WATCH: A Durban institution: Roma Revolving Restaurant celebrates 50 years

The iconic Roma Revolving restaurant, situated on Margaret Mncadi Avenue is celebrating 50 years in existence on Thursday.

A sign on the table setting at Roma Revolving Restaurant. Picture: Jehran Naidoo/ Independent Media

The iconic Roma Revolving restaurant, situated on Margaret Mncadi Avenue is celebrating 50 years in existence on Thursday

Durban – The iconic Roma Revolving restaurant, situated on Margaret Mncadi Avenue is celebrating 50 years in existence on Thursday.

Keeping its old school Italian flair, to an extent, Roma has dished up European favourites since 1972 when Mr Ribero decided to open its doors.

At that time, a 22-year-old named Gino Leopardi had just moved to South Africa in hopes of finding his passion.

On Wednesday evening, IOL caught up with Leopardi, now aged 72, who has managed and co-owned Roma for over 40 years.

“I gave up everything, I used to be a medical student but when I came here, I fell in love with food and South Africa,” Leopardi said.

At 72, one would think that Leopardi is ready to call it quits in the restaurant business, but nothing could be further from the truth. He said his passion and love for serving his customers will not retire any time soon.

Leopardi worked at the restaurant since it opened in 1972, as a maître d’ before co-owning the place in 1975. At that time, the owner of Roma owned two branches in Durban.

In 1980, Leopardi became the owner of Roma Revolving together with another partner, whom he ran the business with for the last 43 years.

“Mr Ribero, he asked me ‘Do you want to stay in South Africa?’ I say Mr Ribero, yes, I love South Africa. He said ‘good, because I want you to be my partner’,” Leopardi explained.

After the death of his partner, Mr B Naidoo, who was a long-standing customer, offered to buy the restaurant.

“He said come and see me, this is my address. Come with a figure, what the numbers are and I will make you an offer,” Leopardi said.

In many ways, Gino Leopardi is the Roma Revolving Restaurant.

The old Italian man walking around and personally taking people’s orders in his leather notebook, gives a sense of history and authenticity to the restaurant.

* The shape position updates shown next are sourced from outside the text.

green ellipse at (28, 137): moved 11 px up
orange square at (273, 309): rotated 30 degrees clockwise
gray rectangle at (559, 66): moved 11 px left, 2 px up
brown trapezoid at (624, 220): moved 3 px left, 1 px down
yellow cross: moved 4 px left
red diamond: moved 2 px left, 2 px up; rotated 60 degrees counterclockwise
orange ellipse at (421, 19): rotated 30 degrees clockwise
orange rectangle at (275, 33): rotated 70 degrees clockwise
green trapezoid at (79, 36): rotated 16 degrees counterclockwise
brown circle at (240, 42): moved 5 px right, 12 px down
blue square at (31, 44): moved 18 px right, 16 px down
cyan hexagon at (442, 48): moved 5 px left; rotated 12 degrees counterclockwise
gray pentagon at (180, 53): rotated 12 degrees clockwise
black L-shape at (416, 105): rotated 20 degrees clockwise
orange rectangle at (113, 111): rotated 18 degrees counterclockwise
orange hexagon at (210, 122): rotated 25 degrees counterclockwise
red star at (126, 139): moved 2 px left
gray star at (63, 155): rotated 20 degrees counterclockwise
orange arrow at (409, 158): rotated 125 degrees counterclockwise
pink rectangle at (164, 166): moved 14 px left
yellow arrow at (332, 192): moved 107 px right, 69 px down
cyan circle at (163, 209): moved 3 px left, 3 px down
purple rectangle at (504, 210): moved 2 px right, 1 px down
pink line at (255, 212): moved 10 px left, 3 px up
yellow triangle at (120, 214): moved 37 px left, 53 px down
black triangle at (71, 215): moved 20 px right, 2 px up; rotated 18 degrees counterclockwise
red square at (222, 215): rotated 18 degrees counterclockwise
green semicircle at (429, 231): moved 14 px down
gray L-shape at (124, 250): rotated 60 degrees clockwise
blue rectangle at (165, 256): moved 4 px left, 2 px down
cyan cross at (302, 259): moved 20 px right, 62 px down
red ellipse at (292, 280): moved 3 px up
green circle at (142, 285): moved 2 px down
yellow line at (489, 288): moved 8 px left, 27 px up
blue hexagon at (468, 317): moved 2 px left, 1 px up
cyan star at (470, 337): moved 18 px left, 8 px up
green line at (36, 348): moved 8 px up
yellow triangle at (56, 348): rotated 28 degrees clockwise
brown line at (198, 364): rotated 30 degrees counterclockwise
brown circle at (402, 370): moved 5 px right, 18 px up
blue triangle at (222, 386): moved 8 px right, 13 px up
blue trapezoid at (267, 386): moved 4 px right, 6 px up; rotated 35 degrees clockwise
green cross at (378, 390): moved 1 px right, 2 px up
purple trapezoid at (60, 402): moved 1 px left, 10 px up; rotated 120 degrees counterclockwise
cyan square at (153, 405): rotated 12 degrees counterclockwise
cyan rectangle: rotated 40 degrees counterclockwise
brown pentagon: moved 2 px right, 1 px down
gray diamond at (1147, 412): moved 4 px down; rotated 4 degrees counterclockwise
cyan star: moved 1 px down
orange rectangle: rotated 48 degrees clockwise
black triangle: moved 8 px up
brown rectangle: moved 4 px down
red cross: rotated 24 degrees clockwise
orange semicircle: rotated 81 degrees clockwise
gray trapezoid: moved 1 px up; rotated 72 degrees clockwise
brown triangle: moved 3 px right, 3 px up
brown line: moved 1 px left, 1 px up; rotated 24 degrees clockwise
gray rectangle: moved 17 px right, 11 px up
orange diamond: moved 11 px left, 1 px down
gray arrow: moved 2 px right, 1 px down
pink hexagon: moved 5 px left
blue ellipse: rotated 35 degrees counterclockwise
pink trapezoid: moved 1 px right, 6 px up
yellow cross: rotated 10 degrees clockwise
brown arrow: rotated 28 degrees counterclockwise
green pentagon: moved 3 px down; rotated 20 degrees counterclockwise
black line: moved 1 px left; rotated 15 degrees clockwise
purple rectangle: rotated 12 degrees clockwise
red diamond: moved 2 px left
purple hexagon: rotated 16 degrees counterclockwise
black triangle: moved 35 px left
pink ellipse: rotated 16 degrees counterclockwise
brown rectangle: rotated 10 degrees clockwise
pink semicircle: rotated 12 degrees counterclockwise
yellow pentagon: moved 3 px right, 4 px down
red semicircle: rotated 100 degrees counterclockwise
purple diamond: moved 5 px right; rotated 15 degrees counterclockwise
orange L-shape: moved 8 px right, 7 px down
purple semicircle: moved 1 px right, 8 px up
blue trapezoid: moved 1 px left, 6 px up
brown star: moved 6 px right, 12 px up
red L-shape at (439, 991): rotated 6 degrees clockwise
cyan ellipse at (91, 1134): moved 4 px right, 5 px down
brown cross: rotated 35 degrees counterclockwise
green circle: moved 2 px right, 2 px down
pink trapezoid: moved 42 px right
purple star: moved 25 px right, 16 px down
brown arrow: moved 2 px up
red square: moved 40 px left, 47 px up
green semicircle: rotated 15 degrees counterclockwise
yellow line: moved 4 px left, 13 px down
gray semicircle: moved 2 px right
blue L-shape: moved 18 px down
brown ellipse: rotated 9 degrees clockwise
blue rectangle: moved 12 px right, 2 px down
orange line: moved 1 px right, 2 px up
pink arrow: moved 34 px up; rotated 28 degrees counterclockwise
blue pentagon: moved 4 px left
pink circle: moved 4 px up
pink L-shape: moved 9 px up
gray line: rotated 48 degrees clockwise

Telling stories of his homeland and how he grew up in South Africa also give you a sense of nostalgia, as Leopardi mentioned some of the big names that dined at his place

“I have Margaret Thatcher, Jimmy Carter the American President, I have Shah Rukh Khan and Anant Singh, the film producer. I even had Amitabh Bachan eat at my restaurant. I had pictures of them all over. But when I sell, Mr Naidoo’s son said we take the photo’s down because they wanted it more modern.

“But I told them that is the history of the restaurant, it is the legend. You can’t take away its history,” he added, in anguish.

Besides the beach and warm weather, Gino said he loved the diversity of South Africa, and professed his love for Indian women.

“Many years ago, I marry the most beautiful Indian woman … ah … her name was Juanita. Sadly, we got divorced but, I loved her very much,” he added.

The fish and Arrabiata. Picture: Jehran Naidoo/ Independent Media

On the table, we had the fish of the day, prepared with Arrabiata sauce and rice, which was comforting and fresh.

Without a doubt, the vegetarian lasagne (my partner is vegetarian) together with the Parmesan asparagus, stole the show.

Decadent, rich and flavourful, Leopardi didn’t miss with the lasagne dish.

The food was prepared on the dining floor, so it arrived fresh and did not take too long.

The veg lasagne. Picture: Jehran Naidoo/ Independent Media

Admittedly, one factor affecting the restaurant, even after it had survived the Covid-19 pandemic when it had to close for six months, is the level of security at the parking, which Leopardi touched on as well.

“Even though the city is not as safe as it used to be, customers are still coming to my restaurant. If I was in uMhlanga, I guess I would be booked out for three months, but even though I am in Durban, my tables are always full and I thank God for that.

“Everyday I come to work, not saying ‘I have to’ but I say that today, ‘I want to come to work’,” Leopardi said.